Your objective: Let the output be exactly the lines from the one containing "Refund (384, 810)" through the end of the records below, both included.

Data shown:

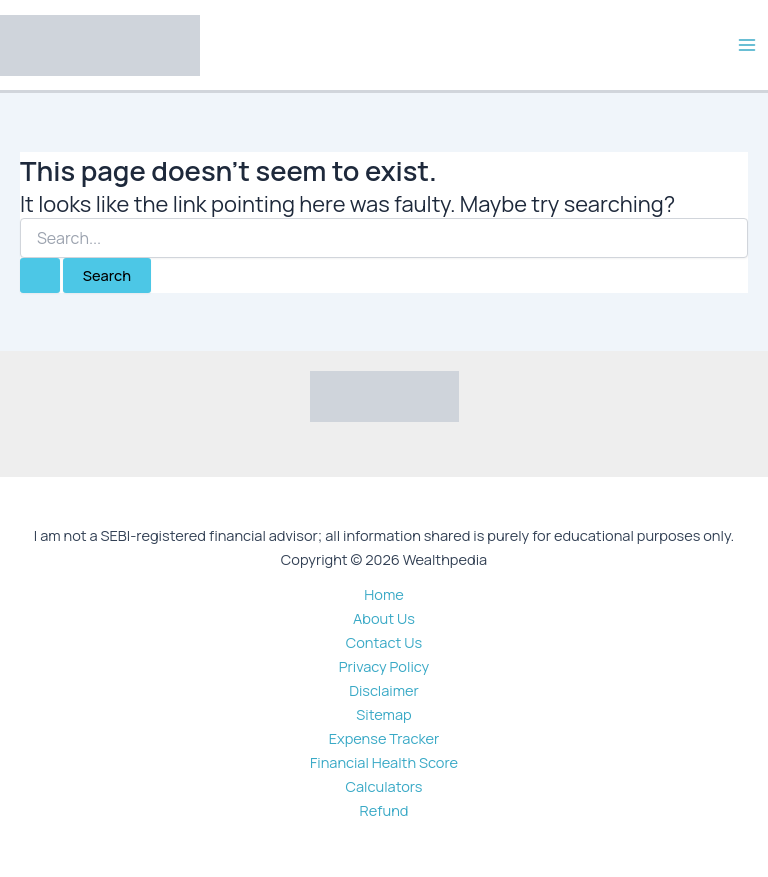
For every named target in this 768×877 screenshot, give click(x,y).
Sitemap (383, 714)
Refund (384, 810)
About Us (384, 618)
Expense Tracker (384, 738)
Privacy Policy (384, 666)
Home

Result of the task:
Refund (384, 810)
About Us (384, 618)
Expense Tracker (384, 738)
Privacy Policy (384, 666)
Home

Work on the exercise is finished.